IFDA awards 2009 scholarships, grants
Education Foundation awards eight scholarships, four grants
-- Home Accents Today, 11/3/2009 7:18:00 AM
The Educational Foundation of the International Furnishings and Design Association has awarded eight student scholarship winners for 2009 and four grants that support design projects and professional development within the industry.
Student winners, announced by IFDA/EF grants chairman Earline Clark Feldman, represent design programs at colleges and universities across the country.
They include Leyna Chiang, a major in home products development at the Fashion Institute of Technology State University of New York, who has won the IFDA Student Scholarship. Lauren Looseveldt Hall, a candidate for a master’s degree in architecture at Arizona State University, received the VercilleVoss Graduate Scholarship.
Colleen DeCracker of Cazenovia College, Cazenovia, N.Y., won the IFDA Leaders Commemorative Scholarship. A senior at Meredith College, Raleigh, N.C., Regina Heubel, is the first winner of IFDA’s new Green/Sustainable Scholarship.
Divya Vijayanandakumar, once a computer science major, now studying interior design and architecture at West Valley College in Saratoga, Calif., took home the IFDA Scholarship for Part Time Students.
The competition for the IFDA/EF Marketing Intern Scholarship ended in a tie, so two awards were presented this year, to Sade Parson of Virginia Commonwealth University, Richmond, and to Mary Jo Drum of High Point University. Sade interned with the marketing company Colleagues, Inc., headed by a member of the IFDA chapter in Richmond, and Mary Jo is a senior, majoring in home furnishing marketing.
Winner of the Ruth Clark Scholarship, named after the furniture industry icon, Nhat-Huy Ton also won the 2007-8 Academic Excellence Award at Cerritos College in Norwalk, Calif., where he is majoring in woodworking manufacturing technology.
The IFDA/EF grants are named and supported by different chapter in honor of distinguished past members. For 2009, awards have gone to a variety of design-related projects.
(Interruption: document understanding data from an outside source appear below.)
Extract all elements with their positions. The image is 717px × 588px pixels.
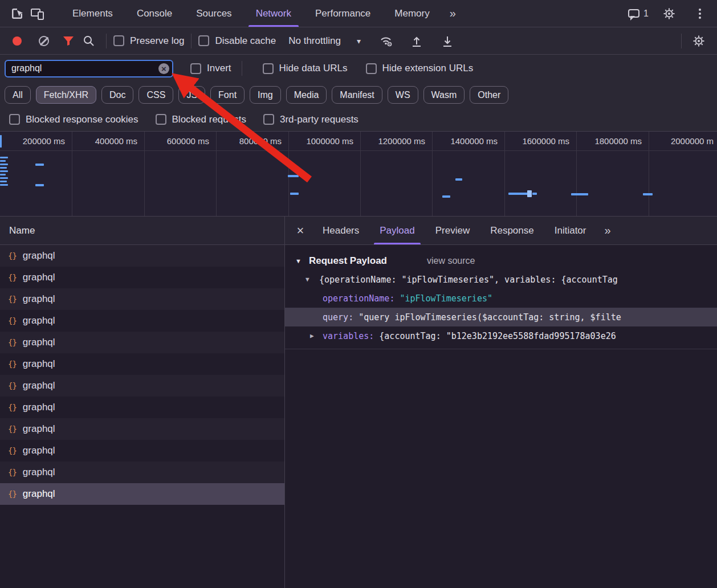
filter-funnel-icon[interactable] bbox=[58, 31, 79, 51]
panel-tab[interactable]: Performance bbox=[303, 0, 382, 27]
panel-tab[interactable]: Console bbox=[125, 0, 184, 27]
inspect-element-icon[interactable] bbox=[7, 3, 27, 24]
clear-network-log-icon[interactable] bbox=[39, 36, 49, 46]
details-tab[interactable]: Response bbox=[480, 217, 544, 244]
request-type-pill[interactable]: Doc bbox=[101, 86, 133, 104]
extra-filter-checkbox[interactable] bbox=[156, 114, 166, 125]
request-name: graphql bbox=[23, 380, 55, 391]
device-toolbar-icon[interactable] bbox=[27, 3, 48, 24]
preserve-log-label: Preserve log bbox=[130, 35, 184, 47]
clear-filter-icon[interactable]: × bbox=[158, 63, 169, 74]
request-type-pill[interactable]: CSS bbox=[138, 86, 173, 104]
close-icon[interactable]: × bbox=[288, 223, 312, 238]
throttling-dropdown[interactable]: No throttling ▾ bbox=[288, 35, 361, 47]
more-panels-icon[interactable]: » bbox=[442, 7, 464, 20]
search-icon[interactable] bbox=[79, 31, 99, 51]
issues-counter[interactable]: 1 bbox=[628, 9, 649, 19]
payload-entry-row[interactable]: ▶ query: "query ipFlowTimeseries($accoun… bbox=[285, 308, 717, 326]
divider bbox=[681, 34, 682, 48]
network-request-row[interactable]: {} graphql bbox=[0, 353, 284, 375]
expander-closed-icon[interactable]: ▶ bbox=[310, 332, 323, 340]
section-expander-icon[interactable]: ▼ bbox=[295, 258, 304, 264]
view-source-link[interactable]: view source bbox=[427, 256, 475, 266]
json-braces-icon: {} bbox=[8, 295, 17, 304]
timeline-overview[interactable]: 200000 ms400000 ms600000 ms800000 ms1000… bbox=[0, 132, 717, 217]
request-name: graphql bbox=[23, 402, 55, 413]
record-network-log-icon[interactable] bbox=[13, 36, 22, 46]
timeline-label: 400000 ms bbox=[75, 136, 137, 146]
disable-cache-checkbox[interactable] bbox=[198, 35, 209, 46]
network-request-row[interactable]: {} graphql bbox=[0, 483, 284, 505]
request-details-panel: × Headers Payload Preview Response Initi… bbox=[285, 217, 717, 588]
details-tab[interactable]: Initiator bbox=[544, 217, 597, 244]
details-tab[interactable]: Headers bbox=[312, 217, 369, 244]
payload-entry-row[interactable]: ▶ operationName: "ipFlowTimeseries" bbox=[285, 289, 717, 308]
json-braces-icon: {} bbox=[8, 468, 17, 477]
disable-cache-label: Disable cache bbox=[215, 35, 276, 47]
network-conditions-icon[interactable] bbox=[376, 31, 396, 51]
request-type-pill[interactable]: Font bbox=[210, 86, 245, 104]
payload-summary-row[interactable]: ▼ {operationName: "ipFlowTimeseries", va… bbox=[285, 270, 717, 289]
network-request-row[interactable]: {} graphql bbox=[0, 440, 284, 462]
preserve-log-checkbox[interactable] bbox=[113, 35, 124, 46]
network-request-row[interactable]: {} graphql bbox=[0, 310, 284, 332]
request-type-pill[interactable]: Media bbox=[286, 86, 327, 104]
network-settings-gear-icon[interactable] bbox=[689, 31, 709, 51]
json-braces-icon: {} bbox=[8, 403, 17, 412]
request-type-pill[interactable]: Wasm bbox=[423, 86, 465, 104]
network-request-row[interactable]: {} graphql bbox=[0, 375, 284, 397]
request-type-pill[interactable]: Other bbox=[470, 86, 508, 104]
extra-filter-checkbox[interactable] bbox=[9, 114, 20, 125]
details-tab[interactable]: Payload bbox=[369, 217, 425, 244]
extra-filter-item[interactable]: Blocked response cookies bbox=[9, 114, 138, 125]
panel-tab[interactable]: Memory bbox=[382, 0, 441, 27]
extra-filter-item[interactable]: Blocked requests bbox=[156, 114, 246, 125]
request-type-pill[interactable]: Manifest bbox=[332, 86, 382, 104]
network-request-row[interactable]: {} graphql bbox=[0, 418, 284, 440]
request-type-pill[interactable]: All bbox=[5, 86, 31, 104]
invert-label: Invert bbox=[207, 63, 231, 74]
network-request-row[interactable]: {} graphql bbox=[0, 267, 284, 288]
waterfall-bar bbox=[0, 177, 8, 179]
panel-tab[interactable]: Network bbox=[244, 0, 303, 27]
timeline-label: 1800000 ms bbox=[579, 136, 642, 146]
waterfall-bar bbox=[532, 193, 537, 195]
waterfall-bar bbox=[0, 157, 8, 158]
request-type-pill[interactable]: Fetch/XHR bbox=[36, 86, 96, 104]
export-har-icon[interactable] bbox=[437, 31, 458, 51]
divider bbox=[191, 34, 192, 48]
request-type-pill[interactable]: Img bbox=[250, 86, 281, 104]
network-request-row[interactable]: {} graphql bbox=[0, 332, 284, 353]
panel-tab[interactable]: Elements bbox=[60, 0, 125, 27]
extra-filter-checkbox[interactable] bbox=[263, 114, 274, 125]
more-detail-tabs-icon[interactable]: » bbox=[596, 224, 618, 237]
network-request-row[interactable]: {} graphql bbox=[0, 288, 284, 310]
network-request-row[interactable]: {} graphql bbox=[0, 462, 284, 483]
panel-tab[interactable]: Sources bbox=[184, 0, 243, 27]
import-har-icon[interactable] bbox=[406, 31, 427, 51]
request-name: graphql bbox=[23, 423, 55, 435]
request-name: graphql bbox=[23, 488, 55, 500]
payload-entry-row[interactable]: ▶ variables: {accountTag: "b12e3b2192ee5… bbox=[285, 326, 717, 345]
extra-filter-label: Blocked response cookies bbox=[26, 114, 138, 125]
request-type-pill[interactable]: JS bbox=[178, 86, 205, 104]
settings-gear-icon[interactable] bbox=[659, 3, 679, 24]
timeline-label: 1400000 ms bbox=[435, 136, 498, 146]
kebab-menu-icon[interactable] bbox=[690, 3, 710, 24]
name-column-header[interactable]: Name bbox=[0, 217, 284, 245]
invert-checkbox[interactable] bbox=[190, 63, 201, 74]
waterfall-bar bbox=[0, 174, 6, 175]
hide-data-urls-checkbox[interactable] bbox=[263, 63, 274, 74]
extra-filter-label: Blocked requests bbox=[172, 114, 246, 125]
network-filter-input[interactable] bbox=[5, 60, 173, 77]
request-type-pill[interactable]: WS bbox=[388, 86, 418, 104]
details-tab[interactable]: Preview bbox=[425, 217, 480, 244]
json-braces-icon: {} bbox=[8, 273, 17, 282]
waterfall-bar bbox=[0, 164, 8, 165]
extra-filter-item[interactable]: 3rd-party requests bbox=[263, 114, 358, 125]
network-request-row[interactable]: {} graphql bbox=[0, 397, 284, 418]
request-type-filters: All Fetch/XHR Doc CSS JS Font Img Media … bbox=[0, 82, 717, 108]
network-request-row[interactable]: {} graphql bbox=[0, 245, 284, 267]
hide-extension-urls-checkbox[interactable] bbox=[366, 63, 377, 74]
expander-open-icon[interactable]: ▼ bbox=[305, 276, 315, 283]
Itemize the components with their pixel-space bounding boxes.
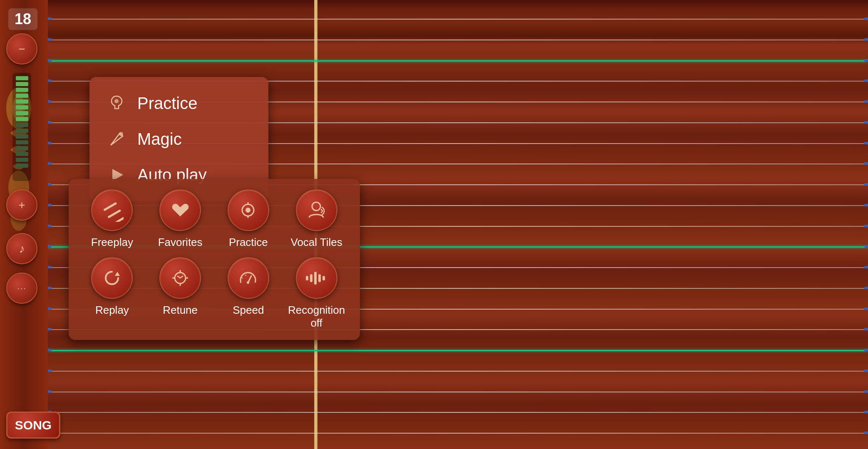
peg-right-13 — [864, 287, 868, 289]
string-18 — [48, 392, 868, 392]
svg-line-26 — [242, 278, 243, 278]
svg-rect-29 — [314, 272, 317, 285]
magic-menu-icon — [106, 129, 127, 149]
peg-right-8 — [864, 183, 868, 186]
grid-item-replay[interactable]: Replay — [81, 257, 143, 330]
grid-item-practice[interactable]: Practice — [218, 189, 280, 249]
left-controls: − + ♪ — [6, 33, 37, 304]
favorites-label: Favorites — [158, 236, 203, 249]
vol-bar-3 — [16, 88, 28, 92]
peg-right-15 — [864, 328, 868, 330]
number-badge: 18 — [8, 8, 37, 30]
vol-bar-7 — [16, 111, 28, 115]
svg-point-16 — [312, 202, 320, 211]
practice-label: Practice — [137, 94, 198, 113]
peg-right-17 — [864, 370, 868, 372]
plus-button[interactable]: + — [6, 189, 37, 221]
string-2 — [48, 60, 868, 62]
vol-bar-11 — [16, 134, 28, 139]
vol-bar-9 — [16, 123, 28, 127]
svg-rect-9 — [103, 202, 117, 211]
svg-rect-28 — [310, 274, 312, 282]
recognition-button[interactable] — [296, 257, 337, 299]
svg-rect-32 — [306, 276, 308, 280]
more-button[interactable]: ··· — [6, 273, 37, 304]
vol-bar-15 — [16, 158, 28, 162]
peg-right-10 — [864, 225, 868, 227]
vol-bar-12 — [16, 140, 28, 144]
speed-label: Speed — [233, 304, 264, 317]
plus-icon: + — [18, 198, 25, 212]
svg-rect-30 — [318, 274, 321, 282]
vocal-tiles-button[interactable] — [296, 189, 337, 231]
volume-slider[interactable] — [12, 73, 31, 181]
vol-bar-1 — [16, 76, 28, 80]
string-0 — [48, 19, 868, 20]
freeplay-label: Freeplay — [91, 236, 133, 249]
svg-rect-11 — [112, 216, 124, 222]
retune-button[interactable] — [159, 257, 201, 299]
svg-rect-10 — [107, 209, 121, 218]
more-icon: ··· — [17, 283, 27, 293]
favorites-button[interactable] — [159, 189, 201, 231]
peg-right-18 — [864, 390, 868, 393]
peg-right-12 — [864, 266, 868, 268]
peg-right-14 — [864, 308, 868, 310]
app-root: 18 − + — [0, 0, 868, 449]
peg-right-3 — [864, 79, 868, 82]
peg-right-0 — [864, 17, 868, 20]
string-20 — [48, 433, 868, 434]
peg-right-2 — [864, 59, 868, 62]
retune-label: Retune — [163, 304, 198, 317]
vol-bar-16 — [16, 164, 28, 168]
peg-right-9 — [864, 204, 868, 206]
vocal-tiles-label: Vocal Tiles — [290, 236, 342, 249]
replay-button[interactable] — [91, 257, 133, 299]
grid-item-favorites[interactable]: Favorites — [149, 189, 211, 249]
menu-item-magic[interactable]: Magic — [102, 121, 256, 157]
practice-grid-label: Practice — [229, 236, 268, 249]
grid-item-retune[interactable]: Retune — [149, 257, 211, 330]
peg-right-16 — [864, 349, 868, 351]
grid-item-freeplay[interactable]: Freeplay — [81, 189, 143, 249]
speed-button[interactable] — [228, 257, 269, 299]
grid-item-speed[interactable]: Speed — [218, 257, 280, 330]
music-icon: ♪ — [19, 242, 25, 256]
string-1 — [48, 40, 868, 40]
replay-label: Replay — [95, 304, 129, 317]
vol-bar-13 — [16, 146, 28, 150]
peg-right-7 — [864, 162, 868, 165]
svg-line-27 — [246, 275, 246, 276]
music-button[interactable]: ♪ — [6, 233, 37, 264]
peg-right-20 — [864, 432, 868, 434]
recognition-label: Recognition off — [285, 304, 347, 330]
svg-point-24 — [247, 281, 249, 284]
peg-right-1 — [864, 38, 868, 41]
practice-button[interactable] — [228, 189, 269, 231]
string-19 — [48, 412, 868, 413]
string-17 — [48, 371, 868, 372]
minus-icon: − — [18, 42, 25, 56]
string-16 — [48, 350, 868, 351]
action-grid: Freeplay Favorites — [81, 189, 347, 330]
minus-button[interactable]: − — [6, 33, 37, 64]
svg-point-5 — [114, 99, 119, 103]
peg-right-4 — [864, 100, 868, 103]
svg-point-13 — [246, 208, 250, 213]
menu-item-practice[interactable]: Practice — [102, 85, 256, 121]
grid-item-vocal-tiles[interactable]: Vocal Tiles — [285, 189, 347, 249]
magic-label: Magic — [137, 130, 182, 149]
peg-right-19 — [864, 411, 868, 413]
peg-right-6 — [864, 142, 868, 144]
svg-rect-31 — [322, 276, 325, 280]
vol-bar-5 — [16, 99, 28, 104]
song-button[interactable]: SONG — [6, 412, 60, 439]
vol-bar-10 — [16, 129, 28, 133]
peg-right-5 — [864, 121, 868, 124]
svg-marker-17 — [115, 272, 120, 276]
freeplay-button[interactable] — [91, 189, 133, 231]
action-menu: Freeplay Favorites — [69, 179, 360, 340]
vol-bar-2 — [16, 82, 28, 86]
grid-item-recognition[interactable]: Recognition off — [285, 257, 347, 330]
vol-bar-14 — [16, 152, 28, 156]
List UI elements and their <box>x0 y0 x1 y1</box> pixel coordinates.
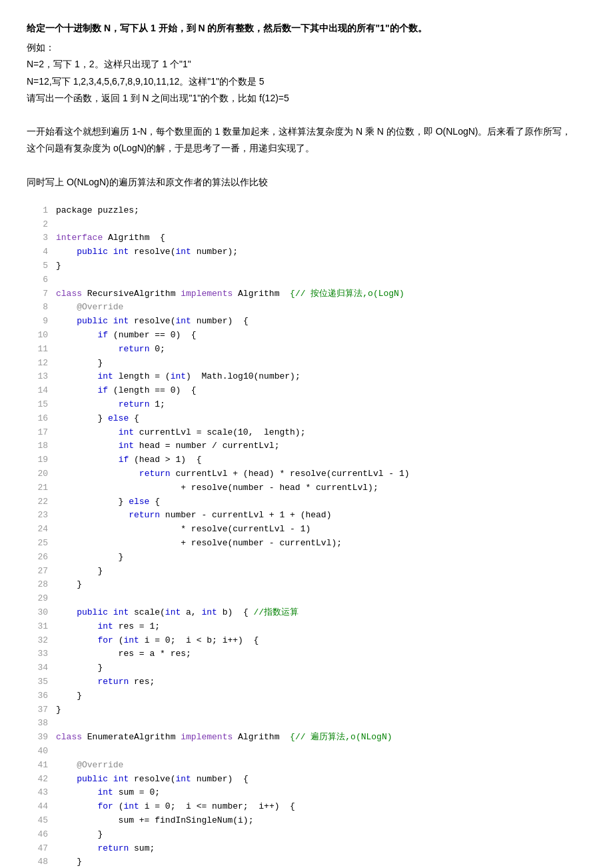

Historic restoration contractor Terry Lamphier will use the Ina Mae Kaplan Historic Preservation Grant, supported by the Washington, D.C., Chapter, to restore an important “blunt arch” doorway at a landmark building in the old gold mining community of Grass Valley, Calif.
Jeanne A. Mercer-Ballard, assistant professor at Appalachian State University, Boone, N.C.; will use the Texas Chapter’s Elizabeth Brown Grant for Interior Design Programs to provide scholars with a years’ network access to BuildingGreen Suite, the highly regarded Web-based eco-resource..
Kimberly Melhus, assistant professor at Northern Arizona University, Flagstaff, is applying her Irma Dobkin Universal Design Grant, supported by the Washington Chapter, to a multi-day symposium on universal design for lay-people, as well as faculty and students.
For Lauren Shelby, interior designer from Half Moon Bay, Calif., the Tony Torrice Professional Development Grant, supported by the Northern California Chapter, will finance preparation and taking the California IDEX exam, increasingly a necessity for professional interior designers in the state.
The Educational Foundation (www.ifdaef.org) is the philanthropic arm of the IFDA, the only all-industry organization in the design industry. Founded in l947, IFDA now has l8 chapters across the U.S., and one in Japan.